Immunomodulatory Effect of Curcumin in the Upregulation of Inflammasome Pathway Genes Induced by Sulfur Mustard Analog: An In-vitro Study

Abstract

Sulfur Mustard (SM) induces cell injury via exerting oxidative stress, protease-anti protease imbalance, and inflammation. Inflammasome as one part of innate immunity has a critical role in the recognition of cell injuries and the initiation of the inflammation process by releasing IL-1β. Hence, the present study investigated the effects of the sub-lethal doses of 2-chloroethyl ethyl sulfide (CEES) as SM analog on the gene expression level of inflammasome-related genes as well as the potential protective effects of curcumin on this process. The effects of sub-lethal doses (500, 1000, and 2500 mM) of CEES on pulmonary epithelial cell line (A549) were determined at various time points (12, 24, and 48 h).

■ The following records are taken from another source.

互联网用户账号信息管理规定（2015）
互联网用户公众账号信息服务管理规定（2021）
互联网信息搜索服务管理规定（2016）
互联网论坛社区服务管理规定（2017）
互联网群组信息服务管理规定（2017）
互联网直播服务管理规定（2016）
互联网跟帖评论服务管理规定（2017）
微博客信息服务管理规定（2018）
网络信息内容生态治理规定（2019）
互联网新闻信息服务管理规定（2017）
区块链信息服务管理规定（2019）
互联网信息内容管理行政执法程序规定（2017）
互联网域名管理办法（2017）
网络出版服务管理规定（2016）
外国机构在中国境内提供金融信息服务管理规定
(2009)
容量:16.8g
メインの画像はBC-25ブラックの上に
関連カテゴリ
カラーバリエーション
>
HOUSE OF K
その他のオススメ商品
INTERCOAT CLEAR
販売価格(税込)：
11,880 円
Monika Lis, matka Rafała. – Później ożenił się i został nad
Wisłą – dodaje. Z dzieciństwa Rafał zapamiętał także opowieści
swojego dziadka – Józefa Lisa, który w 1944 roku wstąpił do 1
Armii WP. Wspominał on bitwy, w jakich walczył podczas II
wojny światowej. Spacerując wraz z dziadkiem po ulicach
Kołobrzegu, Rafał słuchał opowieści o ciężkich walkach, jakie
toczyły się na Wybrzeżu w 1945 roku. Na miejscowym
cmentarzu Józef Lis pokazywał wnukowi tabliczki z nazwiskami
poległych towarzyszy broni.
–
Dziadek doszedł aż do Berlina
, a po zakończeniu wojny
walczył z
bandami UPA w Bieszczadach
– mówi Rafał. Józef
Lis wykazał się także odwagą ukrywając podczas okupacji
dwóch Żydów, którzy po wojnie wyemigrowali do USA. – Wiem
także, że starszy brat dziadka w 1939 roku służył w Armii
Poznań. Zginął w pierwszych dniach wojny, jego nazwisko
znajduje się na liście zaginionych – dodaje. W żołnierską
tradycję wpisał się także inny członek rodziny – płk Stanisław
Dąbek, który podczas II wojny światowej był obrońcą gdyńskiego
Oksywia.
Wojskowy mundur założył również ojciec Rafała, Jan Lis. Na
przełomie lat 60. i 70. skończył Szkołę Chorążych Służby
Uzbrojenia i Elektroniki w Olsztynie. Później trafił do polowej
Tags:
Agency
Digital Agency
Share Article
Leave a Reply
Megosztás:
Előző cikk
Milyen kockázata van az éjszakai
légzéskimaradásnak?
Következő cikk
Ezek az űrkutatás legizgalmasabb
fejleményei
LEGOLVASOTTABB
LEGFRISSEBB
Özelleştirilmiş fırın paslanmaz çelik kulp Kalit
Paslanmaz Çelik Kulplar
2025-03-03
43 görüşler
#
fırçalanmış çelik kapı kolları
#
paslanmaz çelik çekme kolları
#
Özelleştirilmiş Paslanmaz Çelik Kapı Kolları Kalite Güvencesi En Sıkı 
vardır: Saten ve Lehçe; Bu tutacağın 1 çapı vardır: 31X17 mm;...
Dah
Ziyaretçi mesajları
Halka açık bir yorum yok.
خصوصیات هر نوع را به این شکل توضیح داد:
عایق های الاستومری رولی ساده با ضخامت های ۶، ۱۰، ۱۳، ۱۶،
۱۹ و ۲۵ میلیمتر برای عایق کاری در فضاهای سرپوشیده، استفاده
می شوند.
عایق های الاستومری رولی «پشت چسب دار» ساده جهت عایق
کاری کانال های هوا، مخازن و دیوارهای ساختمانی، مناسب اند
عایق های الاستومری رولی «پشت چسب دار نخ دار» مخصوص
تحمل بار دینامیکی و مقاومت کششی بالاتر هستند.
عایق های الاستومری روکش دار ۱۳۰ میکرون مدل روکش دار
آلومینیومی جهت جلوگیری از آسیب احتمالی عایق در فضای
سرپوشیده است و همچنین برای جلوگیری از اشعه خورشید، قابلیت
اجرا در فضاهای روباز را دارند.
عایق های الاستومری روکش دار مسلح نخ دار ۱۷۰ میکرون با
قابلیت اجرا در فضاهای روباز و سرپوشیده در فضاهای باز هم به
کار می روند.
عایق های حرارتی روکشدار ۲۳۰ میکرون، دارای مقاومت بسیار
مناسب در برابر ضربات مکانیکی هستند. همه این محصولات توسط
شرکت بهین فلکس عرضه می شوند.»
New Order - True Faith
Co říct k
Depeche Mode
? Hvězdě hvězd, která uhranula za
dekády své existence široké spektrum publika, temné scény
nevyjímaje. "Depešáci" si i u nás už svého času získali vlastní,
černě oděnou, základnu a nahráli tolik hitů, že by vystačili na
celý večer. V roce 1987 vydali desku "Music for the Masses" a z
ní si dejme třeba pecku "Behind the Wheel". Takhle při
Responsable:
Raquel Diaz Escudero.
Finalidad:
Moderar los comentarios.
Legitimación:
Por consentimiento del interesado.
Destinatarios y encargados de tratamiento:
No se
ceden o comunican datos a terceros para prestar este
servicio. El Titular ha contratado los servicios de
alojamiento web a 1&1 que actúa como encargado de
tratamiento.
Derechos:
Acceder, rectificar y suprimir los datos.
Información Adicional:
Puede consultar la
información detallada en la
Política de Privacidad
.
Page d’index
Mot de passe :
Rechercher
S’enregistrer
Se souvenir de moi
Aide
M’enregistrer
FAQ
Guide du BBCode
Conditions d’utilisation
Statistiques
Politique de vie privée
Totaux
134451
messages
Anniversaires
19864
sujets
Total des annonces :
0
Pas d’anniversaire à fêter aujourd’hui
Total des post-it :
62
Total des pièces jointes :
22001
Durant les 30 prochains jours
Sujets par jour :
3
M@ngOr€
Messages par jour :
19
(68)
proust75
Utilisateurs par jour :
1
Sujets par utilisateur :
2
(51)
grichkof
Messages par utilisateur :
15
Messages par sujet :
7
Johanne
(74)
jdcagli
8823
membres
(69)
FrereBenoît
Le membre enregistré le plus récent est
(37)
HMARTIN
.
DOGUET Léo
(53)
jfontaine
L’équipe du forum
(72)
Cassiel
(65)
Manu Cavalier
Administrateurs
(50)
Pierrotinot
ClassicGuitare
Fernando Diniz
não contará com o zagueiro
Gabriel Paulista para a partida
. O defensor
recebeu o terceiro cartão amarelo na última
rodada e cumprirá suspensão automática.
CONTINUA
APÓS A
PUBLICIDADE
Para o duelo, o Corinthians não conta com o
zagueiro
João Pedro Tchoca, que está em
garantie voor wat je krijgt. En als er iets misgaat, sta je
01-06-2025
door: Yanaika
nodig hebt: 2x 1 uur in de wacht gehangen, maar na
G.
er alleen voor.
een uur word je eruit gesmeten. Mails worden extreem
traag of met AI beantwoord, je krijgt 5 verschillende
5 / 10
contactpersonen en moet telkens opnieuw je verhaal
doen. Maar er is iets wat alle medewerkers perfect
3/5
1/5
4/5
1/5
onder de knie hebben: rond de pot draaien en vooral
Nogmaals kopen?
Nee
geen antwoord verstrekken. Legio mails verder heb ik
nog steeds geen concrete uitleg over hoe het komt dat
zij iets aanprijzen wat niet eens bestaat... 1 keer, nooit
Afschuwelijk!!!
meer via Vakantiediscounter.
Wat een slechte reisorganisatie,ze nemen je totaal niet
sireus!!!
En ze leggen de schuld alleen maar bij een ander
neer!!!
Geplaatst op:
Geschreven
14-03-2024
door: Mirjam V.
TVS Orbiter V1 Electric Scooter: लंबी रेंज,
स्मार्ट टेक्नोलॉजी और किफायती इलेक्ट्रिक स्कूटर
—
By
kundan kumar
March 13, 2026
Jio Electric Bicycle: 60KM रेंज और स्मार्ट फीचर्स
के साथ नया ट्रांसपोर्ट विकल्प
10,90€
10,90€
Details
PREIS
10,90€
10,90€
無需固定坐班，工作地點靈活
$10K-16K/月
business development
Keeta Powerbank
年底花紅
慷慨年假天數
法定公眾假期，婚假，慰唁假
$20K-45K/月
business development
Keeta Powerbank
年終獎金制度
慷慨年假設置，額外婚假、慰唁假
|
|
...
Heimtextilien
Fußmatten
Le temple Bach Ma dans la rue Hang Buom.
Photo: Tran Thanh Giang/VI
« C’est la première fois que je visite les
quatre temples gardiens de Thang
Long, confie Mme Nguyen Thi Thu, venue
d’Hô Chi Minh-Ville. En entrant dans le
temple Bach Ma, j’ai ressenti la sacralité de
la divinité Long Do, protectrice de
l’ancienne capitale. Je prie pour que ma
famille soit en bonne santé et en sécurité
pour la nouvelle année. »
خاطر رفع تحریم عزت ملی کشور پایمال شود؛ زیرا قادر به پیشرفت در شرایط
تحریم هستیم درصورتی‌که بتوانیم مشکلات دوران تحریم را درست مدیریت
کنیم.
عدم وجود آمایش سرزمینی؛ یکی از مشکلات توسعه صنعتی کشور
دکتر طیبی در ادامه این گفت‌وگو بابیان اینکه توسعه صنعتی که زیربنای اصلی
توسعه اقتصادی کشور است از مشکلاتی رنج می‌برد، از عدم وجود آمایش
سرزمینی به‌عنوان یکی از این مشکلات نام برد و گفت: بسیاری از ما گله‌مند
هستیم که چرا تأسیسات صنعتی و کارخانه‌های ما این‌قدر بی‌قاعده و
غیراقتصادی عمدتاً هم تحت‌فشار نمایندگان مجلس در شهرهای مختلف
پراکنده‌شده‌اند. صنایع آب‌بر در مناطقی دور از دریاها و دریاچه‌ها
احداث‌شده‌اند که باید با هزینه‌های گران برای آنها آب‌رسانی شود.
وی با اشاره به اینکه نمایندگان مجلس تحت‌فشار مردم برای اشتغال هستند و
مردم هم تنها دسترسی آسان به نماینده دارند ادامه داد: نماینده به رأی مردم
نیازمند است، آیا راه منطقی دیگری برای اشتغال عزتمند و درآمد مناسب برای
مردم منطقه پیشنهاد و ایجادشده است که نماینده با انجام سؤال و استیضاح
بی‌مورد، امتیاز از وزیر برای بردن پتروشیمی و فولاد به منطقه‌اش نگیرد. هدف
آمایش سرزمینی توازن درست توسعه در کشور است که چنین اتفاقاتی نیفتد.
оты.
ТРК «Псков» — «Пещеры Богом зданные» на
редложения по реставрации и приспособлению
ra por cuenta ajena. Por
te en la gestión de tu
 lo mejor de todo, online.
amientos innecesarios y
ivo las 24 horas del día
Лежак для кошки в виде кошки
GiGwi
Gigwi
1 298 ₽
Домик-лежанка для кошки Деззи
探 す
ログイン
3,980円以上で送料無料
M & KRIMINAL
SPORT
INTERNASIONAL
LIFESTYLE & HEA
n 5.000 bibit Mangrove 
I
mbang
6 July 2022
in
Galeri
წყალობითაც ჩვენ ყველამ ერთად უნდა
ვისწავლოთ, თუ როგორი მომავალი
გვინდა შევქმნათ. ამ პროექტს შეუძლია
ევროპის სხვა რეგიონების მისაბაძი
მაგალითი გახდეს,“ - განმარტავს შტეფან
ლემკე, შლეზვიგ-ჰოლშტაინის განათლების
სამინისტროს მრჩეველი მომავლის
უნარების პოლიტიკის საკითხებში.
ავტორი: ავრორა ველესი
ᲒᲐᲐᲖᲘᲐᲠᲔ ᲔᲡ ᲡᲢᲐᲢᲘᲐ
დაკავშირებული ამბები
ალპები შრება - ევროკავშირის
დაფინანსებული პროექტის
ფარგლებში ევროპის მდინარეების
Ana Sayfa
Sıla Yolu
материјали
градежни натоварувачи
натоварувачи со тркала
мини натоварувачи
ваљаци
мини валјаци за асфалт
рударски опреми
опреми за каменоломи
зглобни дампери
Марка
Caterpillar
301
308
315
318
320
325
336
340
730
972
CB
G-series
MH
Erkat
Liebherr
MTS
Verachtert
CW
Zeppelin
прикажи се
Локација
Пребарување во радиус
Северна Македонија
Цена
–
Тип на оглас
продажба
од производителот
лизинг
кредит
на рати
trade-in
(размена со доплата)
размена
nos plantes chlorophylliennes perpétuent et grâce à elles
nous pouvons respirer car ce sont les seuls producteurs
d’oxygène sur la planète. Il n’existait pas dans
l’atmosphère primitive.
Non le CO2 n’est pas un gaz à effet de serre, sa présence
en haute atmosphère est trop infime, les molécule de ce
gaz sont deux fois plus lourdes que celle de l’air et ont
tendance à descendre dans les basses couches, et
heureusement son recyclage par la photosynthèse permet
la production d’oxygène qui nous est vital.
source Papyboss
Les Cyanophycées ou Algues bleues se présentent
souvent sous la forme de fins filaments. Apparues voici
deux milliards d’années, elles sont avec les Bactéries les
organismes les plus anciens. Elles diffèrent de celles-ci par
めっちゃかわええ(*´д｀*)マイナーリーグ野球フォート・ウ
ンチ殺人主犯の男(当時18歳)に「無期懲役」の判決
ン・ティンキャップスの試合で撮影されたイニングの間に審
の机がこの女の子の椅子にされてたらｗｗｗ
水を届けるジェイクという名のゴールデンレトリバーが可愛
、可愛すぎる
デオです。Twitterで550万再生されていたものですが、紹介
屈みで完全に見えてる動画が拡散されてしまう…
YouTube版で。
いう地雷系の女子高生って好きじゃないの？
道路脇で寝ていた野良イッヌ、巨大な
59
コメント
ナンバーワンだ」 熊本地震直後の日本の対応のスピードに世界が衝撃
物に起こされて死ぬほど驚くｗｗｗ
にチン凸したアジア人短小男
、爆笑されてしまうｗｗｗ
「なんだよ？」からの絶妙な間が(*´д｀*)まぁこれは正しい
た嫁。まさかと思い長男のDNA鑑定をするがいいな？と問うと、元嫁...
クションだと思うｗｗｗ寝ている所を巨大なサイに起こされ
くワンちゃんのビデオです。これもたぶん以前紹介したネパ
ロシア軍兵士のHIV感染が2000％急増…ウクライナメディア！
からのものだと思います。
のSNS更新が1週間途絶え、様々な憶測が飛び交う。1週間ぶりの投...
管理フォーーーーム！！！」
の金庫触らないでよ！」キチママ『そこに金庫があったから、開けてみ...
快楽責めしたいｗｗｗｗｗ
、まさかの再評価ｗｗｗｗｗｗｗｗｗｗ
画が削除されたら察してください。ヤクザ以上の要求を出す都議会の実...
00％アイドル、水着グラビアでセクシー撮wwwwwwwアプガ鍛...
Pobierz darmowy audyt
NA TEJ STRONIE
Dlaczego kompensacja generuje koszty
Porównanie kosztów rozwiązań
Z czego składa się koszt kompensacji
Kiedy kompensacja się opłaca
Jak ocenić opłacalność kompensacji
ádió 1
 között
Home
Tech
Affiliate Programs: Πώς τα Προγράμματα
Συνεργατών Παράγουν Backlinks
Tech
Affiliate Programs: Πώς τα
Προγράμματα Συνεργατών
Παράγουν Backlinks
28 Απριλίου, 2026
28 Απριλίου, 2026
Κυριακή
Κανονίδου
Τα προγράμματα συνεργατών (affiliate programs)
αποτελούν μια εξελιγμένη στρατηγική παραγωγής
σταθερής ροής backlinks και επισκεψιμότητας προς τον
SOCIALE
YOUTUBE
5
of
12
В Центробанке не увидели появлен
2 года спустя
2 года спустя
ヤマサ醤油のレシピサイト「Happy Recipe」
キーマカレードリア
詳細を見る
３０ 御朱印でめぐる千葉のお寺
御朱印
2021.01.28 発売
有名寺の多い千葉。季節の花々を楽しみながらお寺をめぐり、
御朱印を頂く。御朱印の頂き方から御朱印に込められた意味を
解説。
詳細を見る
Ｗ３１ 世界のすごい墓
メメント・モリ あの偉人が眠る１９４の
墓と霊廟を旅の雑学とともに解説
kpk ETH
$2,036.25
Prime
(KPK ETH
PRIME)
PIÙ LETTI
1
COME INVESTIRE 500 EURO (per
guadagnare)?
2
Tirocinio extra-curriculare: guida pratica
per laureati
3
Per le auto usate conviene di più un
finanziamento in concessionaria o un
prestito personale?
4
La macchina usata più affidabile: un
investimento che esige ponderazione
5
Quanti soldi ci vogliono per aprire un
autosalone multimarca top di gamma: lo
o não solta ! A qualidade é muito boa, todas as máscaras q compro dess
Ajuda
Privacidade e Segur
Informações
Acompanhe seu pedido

Following the treatment of cells with CEES, the kinetic alterations of the expression levels of nuclear factor kappa-light-chainenhancer of activated B cells (NF-ĸB1), NLR family pyrin domain containing 1 (NLRP1), Caspase-1 (Casp1), and Interleukin-1β (IL-1β) genes were analyzed; using real-time PCR. In addition, the concurrent protective effects of different doses of curcumin (20, 40, 80, and 160 mM) on modulating the effects of CEES were studied. Although it was found that the lowest sub-lethal dose of CEES (500 mM) was able to upregulate the inflammasome-related genes, the maximum alterations occurred 48 h after the treatment with the higher sub-lethal dose (2500 mM) of CEES. The maximum alteration occurred in Casp1 (38 fold), IL-1β (19 fold), and NLRP1 (~4 fold) genes (p<0.0001). However, the NF-ĸB gene expression level did not alter following CEES exposure. Even though low doses of curcumin (20, 40, and 80 mM) were able to down-regulate the studied genes, it was found that the treatment of cells with 160 mM of curcumin for 48 h was able to normalize the expression level of all genes. The present study concludes that curcumin as an anti-inflammatory agent may have beneficial immunomodulatory effects following CEES exposure.